Each record must be copied in full and unchanged; any image it holds is excluded.

Extracted data:
:::

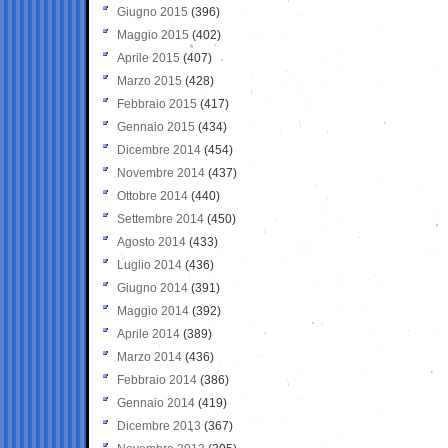
Giugno 2015
(396)
Maggio 2015
(402)
Aprile 2015
(407)
Marzo 2015
(428)
Febbraio 2015
(417)
Gennaio 2015
(434)
Dicembre 2014
(454)
Novembre 2014
(437)
Ottobre 2014
(440)
Settembre 2014
(450)
Agosto 2014
(433)
Luglio 2014
(436)
Giugno 2014
(391)
Maggio 2014
(392)
Aprile 2014
(389)
Marzo 2014
(436)
Febbraio 2014
(386)
Gennaio 2014
(419)
Dicembre 2013
(367)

:::

Response for this exercise:
Giugno 2015
(396)
Maggio 2015
(402)
Aprile 2015
(407)
Marzo 2015
(428)
Febbraio 2015
(417)
Gennaio 2015
(434)
Dicembre 2014
(454)
Novembre 2014
(437)
Ottobre 2014
(440)
Settembre 2014
(450)
Agosto 2014
(433)
Luglio 2014
(436)
Giugno 2014
(391)
Maggio 2014
(392)
Aprile 2014
(389)
Marzo 2014
(436)
Febbraio 2014
(386)
Gennaio 2014
(419)
Dicembre 2013
(367)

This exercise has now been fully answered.